The Enterprise Act 2016 was passed in May 2016. This inserts new provisions into the Insurance Act that will take effect from 4 May 2017. These will impose a duty on insurers to pay claims within a reasonable time, and make them potentially liable for any losses incurred as a result of any settlement that was unreasonably delayed.
The legislation is primarily aimed at issues in the commercial general insurance market. However, it applies to all non-consumer insurance, which includes employee benefit insurance where taken out by employers or pension trustees.
Canada Life does not expect any significant change to Group Risk insurance in practice, as insurers and intermediaries have operated in the manner expected by the Act.
In the Group Risk market, intermediaries have generally presented risk using clear specifications that satisfy the duty of fair presentation and we expect this to continue. There is a duty on the insured to undertake a reasonable search of information they have when preparing these.

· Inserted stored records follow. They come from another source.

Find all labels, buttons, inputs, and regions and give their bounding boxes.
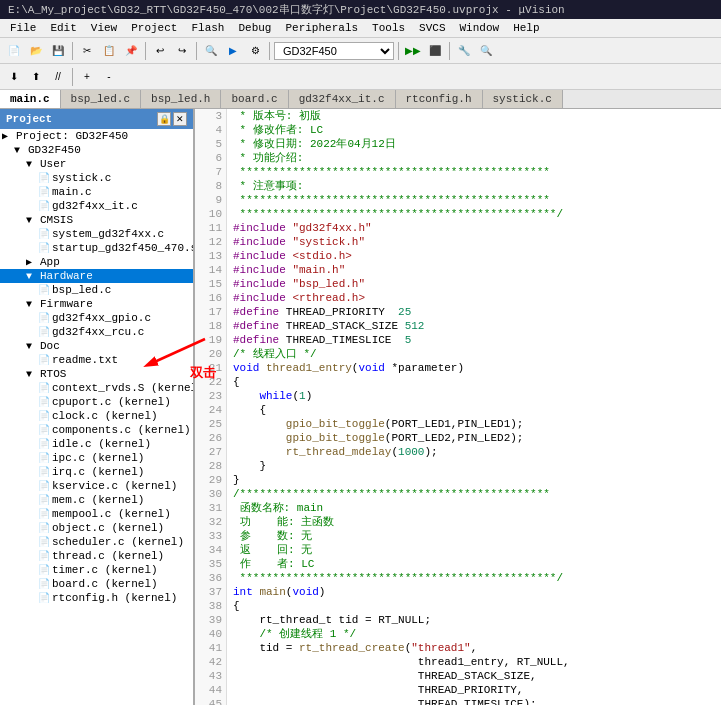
tree-rcu[interactable]: 📄 gd32f4xx_rcu.c [0, 325, 193, 339]
menu-view[interactable]: View [85, 21, 123, 35]
collapse-btn[interactable]: - [99, 67, 119, 87]
tab-main-c[interactable]: main.c [0, 90, 61, 108]
tree-startup[interactable]: 📄 startup_gd32f450_470.s [0, 241, 193, 255]
expand-icon-user: ▼ [26, 159, 40, 170]
tree-readme[interactable]: 📄 readme.txt [0, 353, 193, 367]
search-icon[interactable]: 🔍 [476, 41, 496, 61]
menu-debug[interactable]: Debug [232, 21, 277, 35]
debug-start-btn[interactable]: ▶▶ [403, 41, 423, 61]
copy-btn[interactable]: 📋 [99, 41, 119, 61]
stop-btn[interactable]: ⬛ [425, 41, 445, 61]
cut-btn[interactable]: ✂ [77, 41, 97, 61]
file-icon-it: 📄 [38, 200, 52, 212]
menu-flash[interactable]: Flash [185, 21, 230, 35]
tree-gpio[interactable]: 📄 gd32f4xx_gpio.c [0, 311, 193, 325]
code-line-27: { [233, 403, 721, 417]
tree-rtconfig-kernel[interactable]: 📄 rtconfig.h (kernel) [0, 591, 193, 605]
menu-file[interactable]: File [4, 21, 42, 35]
save-btn[interactable]: 💾 [48, 41, 68, 61]
code-line-25: { [233, 375, 721, 389]
code-line-30: rt_thread_mdelay(1000); [233, 445, 721, 459]
code-line-9: ****************************************… [233, 193, 721, 207]
code-line-47: THREAD_STACK_SIZE, [233, 669, 721, 683]
menu-project[interactable]: Project [125, 21, 183, 35]
tree-rtos-group[interactable]: ▼ RTOS [0, 367, 193, 381]
code-text-area[interactable]: * 版本号: 初版 * 修改作者: LC * 修改日期: 2022年04月12日… [227, 109, 721, 705]
tab-board-c[interactable]: board.c [221, 90, 288, 108]
rebuild-btn[interactable]: ⚙ [245, 41, 265, 61]
outdent-btn[interactable]: ⬆ [26, 67, 46, 87]
paste-btn[interactable]: 📌 [121, 41, 141, 61]
sep4 [269, 42, 270, 60]
tree-kservice[interactable]: 📄 kservice.c (kernel) [0, 479, 193, 493]
target-select[interactable]: GD32F450 [274, 42, 394, 60]
tree-irq[interactable]: 📄 irq.c (kernel) [0, 465, 193, 479]
find-btn[interactable]: 🔍 [201, 41, 221, 61]
settings-btn[interactable]: 🔧 [454, 41, 474, 61]
expand-btn[interactable]: + [77, 67, 97, 87]
code-line-4: * 修改作者: LC [233, 123, 721, 137]
new-btn[interactable]: 📄 [4, 41, 24, 61]
indent-btn[interactable]: ⬇ [4, 67, 24, 87]
tab-systick-c[interactable]: systick.c [483, 90, 563, 108]
tree-thread[interactable]: 📄 thread.c (kernel) [0, 549, 193, 563]
undo-btn[interactable]: ↩ [150, 41, 170, 61]
menu-svcs[interactable]: SVCS [413, 21, 451, 35]
comment-btn[interactable]: // [48, 67, 68, 87]
tree-app-group[interactable]: ▶ App [0, 255, 193, 269]
tree-object[interactable]: 📄 object.c (kernel) [0, 521, 193, 535]
menu-help[interactable]: Help [507, 21, 545, 35]
tree-mempool[interactable]: 📄 mempool.c (kernel) [0, 507, 193, 521]
menu-edit[interactable]: Edit [44, 21, 82, 35]
tree-idle[interactable]: 📄 idle.c (kernel) [0, 437, 193, 451]
tree-context-rvds[interactable]: 📄 context_rvds.S (kernel) [0, 381, 193, 395]
tree-systick-c[interactable]: 📄 systick.c [0, 171, 193, 185]
tree-user-group[interactable]: ▼ User [0, 157, 193, 171]
expand-icon-hardware: ▼ [26, 271, 40, 282]
tree-ipc[interactable]: 📄 ipc.c (kernel) [0, 451, 193, 465]
tree-board-kernel[interactable]: 📄 board.c (kernel) [0, 577, 193, 591]
tree-timer[interactable]: 📄 timer.c (kernel) [0, 563, 193, 577]
tree-gd32f450[interactable]: ▼ GD32F450 [0, 143, 193, 157]
title-bar: E:\A_My_project\GD32_RTT\GD32F450_470\00… [0, 0, 721, 19]
tree-main-c[interactable]: 📄 main.c [0, 185, 193, 199]
tree-hardware-group[interactable]: ▼ Hardware [0, 269, 193, 283]
menu-peripherals[interactable]: Peripherals [279, 21, 364, 35]
tree-firmware-group[interactable]: ▼ Firmware [0, 297, 193, 311]
menu-window[interactable]: Window [454, 21, 506, 35]
tab-bsp-led-c[interactable]: bsp_led.c [61, 90, 141, 108]
tab-bsp-led-h[interactable]: bsp_led.h [141, 90, 221, 108]
tree-gd32f4xx-it-c[interactable]: 📄 gd32f4xx_it.c [0, 199, 193, 213]
code-line-13: #include "systick.h" [233, 235, 721, 249]
project-lock-btn[interactable]: 🔒 [157, 112, 171, 126]
tree-system-gd32[interactable]: 📄 system_gd32f4xx.c [0, 227, 193, 241]
tree-mem[interactable]: 📄 mem.c (kernel) [0, 493, 193, 507]
code-editor[interactable]: 3 4 5 6 7 8 9 10 11 12 13 14 15 16 17 18… [195, 109, 721, 705]
tree-cpuport[interactable]: 📄 cpuport.c (kernel) [0, 395, 193, 409]
tree-bsp-led-c[interactable]: 📄 bsp_led.c [0, 283, 193, 297]
code-line-40: ****************************************… [233, 571, 721, 585]
tree-doc-group[interactable]: ▼ Doc [0, 339, 193, 353]
redo-btn[interactable]: ↪ [172, 41, 192, 61]
file-icon-gpio: 📄 [38, 312, 52, 324]
build-btn[interactable]: ▶ [223, 41, 243, 61]
tree-clock[interactable]: 📄 clock.c (kernel) [0, 409, 193, 423]
code-line-17: #include <rthread.h> [233, 291, 721, 305]
code-line-8: * 注意事项: [233, 179, 721, 193]
project-close-btn[interactable]: ✕ [173, 112, 187, 126]
code-line-26: while(1) [233, 389, 721, 403]
menu-tools[interactable]: Tools [366, 21, 411, 35]
tree-cmsis-group[interactable]: ▼ CMSIS [0, 213, 193, 227]
code-line-6: * 功能介绍: [233, 151, 721, 165]
tree-project-root[interactable]: ▶ Project: GD32F450 [0, 129, 193, 143]
open-btn[interactable]: 📂 [26, 41, 46, 61]
tab-gd32f4xx-it-c[interactable]: gd32f4xx_it.c [289, 90, 396, 108]
code-line-42: { [233, 599, 721, 613]
code-line-37: 参 数: 无 [233, 529, 721, 543]
code-line-10: ****************************************… [233, 207, 721, 221]
tab-rtconfig-h[interactable]: rtconfig.h [396, 90, 483, 108]
tree-components[interactable]: 📄 components.c (kernel) [0, 423, 193, 437]
tree-scheduler[interactable]: 📄 scheduler.c (kernel) [0, 535, 193, 549]
code-line-31: } [233, 459, 721, 473]
file-icon-clock: 📄 [38, 410, 52, 422]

It is worth noting this particular wording in the Act (emphasis added): “an individual’s knowledge includes not only actual knowledge, but also matters which the individual suspected, and of which the individual would have had knowledge but for deliberately refraining from confirming them or enquiring about them”.
The duty of fair presentation is met if the information puts a “prudent insurer” on notice that there are some material circumstances that might affect the risk. In these cases the insurer is likely to ask further questions or apply different terms.
Canada Life Group Insurance already follows the ABI guidelines on non-disclosure developed for individual consumers when considering claims. Provided that a client has not deliberately or recklessly misrepresented the risk, Canada Life will aim to put the client in the position that they would have been if they had disclosed the information.
The Insurance Act establishes a formula that sets out the minimum that must be paid if the premium has been underpaid due to a breach of the duty of fair presentation. This reduces the claim settlement in proportion to the underpaid premium.
However, in the Group Risk industry the claim value is typically very high compared to the extra premium. It has usually been the case that the insurer will accept an additional premium and pay the claim in full. Canada Life will continue to do this where it gives a better customer outcome.